The FDA Safety and Innovation Act requires FDA, the Office of the National Coordinator for Health Information Technology and the Federal Communications Commission to submit to Congress a report outlining a tri-agency, risk-based framework for health IT by January. The FDASIA workgroup submitted recommendations for that framework to ONC in September and also identified several key inter-agency issues that should be addressed (see FDA Week, Aug. 23).
Jim Bialick, executive director of the Newborn Coalition, also applauded the bill for addressing those parts of the law that the workgroup identified as "broken."
"[I]t's the first crack at looking at what the FDASIA (workgroup) report said around focusing FDA a little bit," he said. "It doesn't take anything away from them as much as it just says that (FDA is) working on medical devices and then kind of takes a step back so that when the final report does come out, we have a better view of what to do with everything else."
Bialick said while he anticipates there will be some who will argue that the legislation limits FDA, it is actually strengthening the agency by allowing it to focus on those apps that function as medical devices and "push their resources in the right direction," he said.
Yet, Bialick, who worked with House members to draft the bill, also emphasized that this was just the first step in the legislative process and said he expected Congress to continue to press the issue next year through subsequent legislation.
"This is not the magic bullet," he said. "This is certainly an iterative process. I think that from the offices that I've discussed this with, they're seeing this as too important an issue to try and solve in like one omnibus."

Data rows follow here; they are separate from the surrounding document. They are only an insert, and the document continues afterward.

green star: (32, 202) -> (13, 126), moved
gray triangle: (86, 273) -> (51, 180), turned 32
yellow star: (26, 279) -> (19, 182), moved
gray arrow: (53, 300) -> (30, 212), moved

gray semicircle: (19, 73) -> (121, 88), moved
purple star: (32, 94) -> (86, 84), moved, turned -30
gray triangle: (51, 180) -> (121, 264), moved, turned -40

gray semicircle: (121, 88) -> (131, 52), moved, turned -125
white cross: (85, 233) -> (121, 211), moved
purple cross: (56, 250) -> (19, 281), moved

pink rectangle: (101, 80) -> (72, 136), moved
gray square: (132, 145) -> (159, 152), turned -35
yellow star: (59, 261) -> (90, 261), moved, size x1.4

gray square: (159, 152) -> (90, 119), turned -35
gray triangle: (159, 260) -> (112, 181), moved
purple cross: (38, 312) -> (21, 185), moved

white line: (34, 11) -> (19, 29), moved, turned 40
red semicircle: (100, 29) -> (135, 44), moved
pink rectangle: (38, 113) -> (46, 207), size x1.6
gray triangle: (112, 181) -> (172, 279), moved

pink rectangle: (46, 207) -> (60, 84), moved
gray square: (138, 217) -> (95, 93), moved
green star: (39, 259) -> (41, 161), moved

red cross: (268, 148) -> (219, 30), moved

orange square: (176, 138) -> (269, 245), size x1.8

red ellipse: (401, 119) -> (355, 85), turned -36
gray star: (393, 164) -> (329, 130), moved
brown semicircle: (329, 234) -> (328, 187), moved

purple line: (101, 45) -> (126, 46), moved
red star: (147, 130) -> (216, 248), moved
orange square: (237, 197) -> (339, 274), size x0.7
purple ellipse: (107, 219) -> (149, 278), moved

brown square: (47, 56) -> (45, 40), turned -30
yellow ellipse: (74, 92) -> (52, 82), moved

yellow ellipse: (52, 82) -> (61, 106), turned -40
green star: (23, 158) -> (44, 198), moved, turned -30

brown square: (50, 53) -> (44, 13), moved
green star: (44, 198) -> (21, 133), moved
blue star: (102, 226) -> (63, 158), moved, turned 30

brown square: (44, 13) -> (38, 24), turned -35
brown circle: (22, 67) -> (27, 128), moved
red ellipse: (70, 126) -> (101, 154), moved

However, Bradley Merrill Thompson, an attorney with Epstein, Becker and Green, took issue with the legislation's "piecemeal" approach, saying it could have adverse effects. He said while bipartisan support if health IT innovation is welcome, the lawmakers seeming intent to follow the recommendation of the Bipartisan Policy Center and stratify health IT into three different layers -- administrative or non-clinical software; clinical software; and medical device software -- is questionable. There is an inherent challenge in trying to segment software when the development of software is going in the opposite direction, toward convergence, he said.
"The fact of the matter is that software operates like connective tissue holding together different parts of the health care system," Thompson said. "Thus, if we were to follow the lead of the technology, we would not try to separate out software into distinct bucket, but rather look for a more holistic way to approach software that creates large systems of care delivery."
He also raised concerns that the legislation was only "half done" since it does not explain how clinical and health software would be regulated, if not under FDA. The FDASIA workgroup was fairly clear in its recommendation that software in these categories would require regulation, said Thompson, who was a member of the workgroup. He highlighted computer-aided diagnosis, which takes x-rays and applies algorithms that identify abnormalities, as an example of why clinical software oversight was needed. Currently, the riskiest versions of the software are class III devices regulated by FDA, but the legislation would place the software in the category of clinical software, to be unregulated "until the future as of yet unspecified regulatory system is put in place." While the legislators appear to have reached consensus around the problem, they have not been able to develop a solution that would address such an outcome, he said.
"Personally, I would encourage them to continue their internal discussions to reach the point of a solution," said Thompson. "We should not approach this in a piecemeal fashion, first only agreeing as to somehow separating the types of software without completing the work to decide how the categories would, in fact, be regulated."